私のやる気を、充填するためにも……! ぜひお願いいたします!
ゴトシゴッドの関係者が開催するイベントというのは、いつもケチをつけてゲームを無効にし、打ち切り漫画のような後味の悪さで締めるのが恒例とされている。
しかし今回は少しばかり、様子が違っていた。
どんどん大きくなっていくブーイングを慌ててかき消すように、司会者が叫ぶ。
『い……いつもだったら失格じゃん! でも今回は特別に、改めて優勝賞品を賭けたゲームに挑戦してもらうじゃんっ! それに勝てば、今度こそ、今度こそ本当に、豪華賞品をあげちゃうじゃぁぁぁぁぁぁぁぁぁーーーーーーーーーーーーーーんっ!! ジャンジャン、バリバリィィィーーーーッ!!』
発表されたのはなんと、延長戦……!
これは、異例中の異例の発表といっていい。
もちろんこれもインキチの差し金である。
彼女はこのまま終わらせるのを良しとはしなかった。
なぜならば今回の『聖心披露会』は、彼女が胴元を務めたゲームにおいて、もっとも大掛かりなものであったから。
実のところ、『聖心披露会』というのは、主催者となった大聖女の持ち出しとなる部分が多かったりする。
しかし主催をすると、自分の一門の聖女たちに好成績を収めさせることができるので、損して得が取れるようになっているのだ。
例えとしては正確ではないかもしれないが、オリンピックを自国開催すると金メダルの数が増えるのと同じようなものかもしれない。
そしてインキチの場合は、今回の『聖心披露会』にすべてを賭けているといってもいいほどに、私財を投げ打っていた。
もちろんそれも、投資として。
ホーリードール家を駒にするという、絶大なるハイリターンを得るがために……!
もしここでノーゲームにしてしまえば、釣り上げたも同然のクロマグロを、再び海に帰すようなものである。

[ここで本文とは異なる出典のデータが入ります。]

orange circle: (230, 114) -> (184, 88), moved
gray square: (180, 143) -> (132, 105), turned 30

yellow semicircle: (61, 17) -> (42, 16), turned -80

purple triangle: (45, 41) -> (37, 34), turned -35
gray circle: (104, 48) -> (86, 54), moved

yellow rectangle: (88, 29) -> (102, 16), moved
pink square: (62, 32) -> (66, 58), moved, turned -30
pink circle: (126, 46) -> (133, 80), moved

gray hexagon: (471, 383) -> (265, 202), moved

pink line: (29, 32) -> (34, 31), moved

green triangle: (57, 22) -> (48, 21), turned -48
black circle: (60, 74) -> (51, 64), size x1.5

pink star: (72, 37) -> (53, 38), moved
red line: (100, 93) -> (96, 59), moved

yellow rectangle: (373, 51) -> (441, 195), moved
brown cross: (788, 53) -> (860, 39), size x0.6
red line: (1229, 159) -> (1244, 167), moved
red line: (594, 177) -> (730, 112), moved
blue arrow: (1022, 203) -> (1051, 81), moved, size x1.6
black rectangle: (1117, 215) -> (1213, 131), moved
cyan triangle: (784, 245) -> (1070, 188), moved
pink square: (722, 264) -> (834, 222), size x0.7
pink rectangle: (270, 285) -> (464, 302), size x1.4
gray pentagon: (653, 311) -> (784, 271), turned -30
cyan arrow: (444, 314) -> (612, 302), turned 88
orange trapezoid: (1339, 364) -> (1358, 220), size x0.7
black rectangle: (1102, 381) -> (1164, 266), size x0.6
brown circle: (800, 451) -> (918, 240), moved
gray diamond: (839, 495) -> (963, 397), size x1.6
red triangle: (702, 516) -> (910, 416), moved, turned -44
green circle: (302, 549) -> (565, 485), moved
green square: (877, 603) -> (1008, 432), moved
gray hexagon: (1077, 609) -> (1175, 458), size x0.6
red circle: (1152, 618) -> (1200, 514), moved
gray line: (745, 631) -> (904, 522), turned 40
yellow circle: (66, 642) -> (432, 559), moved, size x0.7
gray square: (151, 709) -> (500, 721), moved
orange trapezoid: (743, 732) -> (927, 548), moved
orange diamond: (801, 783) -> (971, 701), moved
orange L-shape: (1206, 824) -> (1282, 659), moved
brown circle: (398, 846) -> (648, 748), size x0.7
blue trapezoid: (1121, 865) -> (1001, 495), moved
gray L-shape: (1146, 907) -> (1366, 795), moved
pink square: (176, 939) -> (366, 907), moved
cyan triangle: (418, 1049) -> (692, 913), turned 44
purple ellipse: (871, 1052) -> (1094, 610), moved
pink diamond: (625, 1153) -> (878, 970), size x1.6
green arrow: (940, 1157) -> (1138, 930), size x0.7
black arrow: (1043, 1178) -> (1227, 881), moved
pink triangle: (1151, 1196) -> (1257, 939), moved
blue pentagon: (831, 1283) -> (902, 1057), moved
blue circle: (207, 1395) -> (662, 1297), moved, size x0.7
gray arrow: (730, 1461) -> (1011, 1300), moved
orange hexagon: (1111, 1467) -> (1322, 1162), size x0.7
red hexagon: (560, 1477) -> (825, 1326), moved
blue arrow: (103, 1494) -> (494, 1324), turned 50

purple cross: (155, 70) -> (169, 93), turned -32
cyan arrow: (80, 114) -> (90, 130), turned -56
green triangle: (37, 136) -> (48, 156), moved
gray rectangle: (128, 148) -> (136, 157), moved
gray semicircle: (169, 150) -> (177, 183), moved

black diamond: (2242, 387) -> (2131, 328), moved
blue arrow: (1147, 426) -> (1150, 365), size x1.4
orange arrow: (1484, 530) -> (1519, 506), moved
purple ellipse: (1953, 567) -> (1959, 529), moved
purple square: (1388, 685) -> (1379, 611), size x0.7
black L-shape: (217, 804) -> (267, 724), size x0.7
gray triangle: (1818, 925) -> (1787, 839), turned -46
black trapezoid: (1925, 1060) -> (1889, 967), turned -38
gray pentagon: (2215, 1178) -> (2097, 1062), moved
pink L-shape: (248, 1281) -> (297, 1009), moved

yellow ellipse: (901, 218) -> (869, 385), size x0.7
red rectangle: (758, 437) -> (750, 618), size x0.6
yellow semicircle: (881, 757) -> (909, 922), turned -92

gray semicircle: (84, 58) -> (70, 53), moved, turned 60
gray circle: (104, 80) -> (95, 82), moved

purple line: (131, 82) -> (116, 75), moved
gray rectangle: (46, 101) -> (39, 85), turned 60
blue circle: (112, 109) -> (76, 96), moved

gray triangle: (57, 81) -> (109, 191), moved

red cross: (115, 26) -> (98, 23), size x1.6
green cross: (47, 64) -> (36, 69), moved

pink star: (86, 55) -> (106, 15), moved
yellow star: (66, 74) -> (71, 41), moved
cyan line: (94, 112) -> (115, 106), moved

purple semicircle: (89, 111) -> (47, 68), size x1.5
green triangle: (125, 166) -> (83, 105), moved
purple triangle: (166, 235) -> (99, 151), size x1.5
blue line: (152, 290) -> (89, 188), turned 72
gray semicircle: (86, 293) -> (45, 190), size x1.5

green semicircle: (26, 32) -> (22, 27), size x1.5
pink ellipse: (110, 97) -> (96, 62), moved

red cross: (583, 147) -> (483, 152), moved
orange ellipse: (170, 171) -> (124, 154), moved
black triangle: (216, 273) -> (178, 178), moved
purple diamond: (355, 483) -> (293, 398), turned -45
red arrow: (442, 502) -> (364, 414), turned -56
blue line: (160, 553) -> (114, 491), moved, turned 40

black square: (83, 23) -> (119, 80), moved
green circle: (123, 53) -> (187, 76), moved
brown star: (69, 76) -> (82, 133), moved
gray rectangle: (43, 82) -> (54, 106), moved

そして漁船を動かすために費やした莫大な費用は、すべて無駄になってしまう。
だからこそインキチは通例の『勝ち逃げパターン』を歪めてまで、延長戦を企てたのだ。
そしてそれ以上に、彼女を駆り立てている要素がもうひとつあった。
それは……。
ホーリードール家に、デスゲームの怖さを知らしめること……!
件の姉妹はこれまでのゲームを、苦しむどころか楽しみながらクリアしてみせた。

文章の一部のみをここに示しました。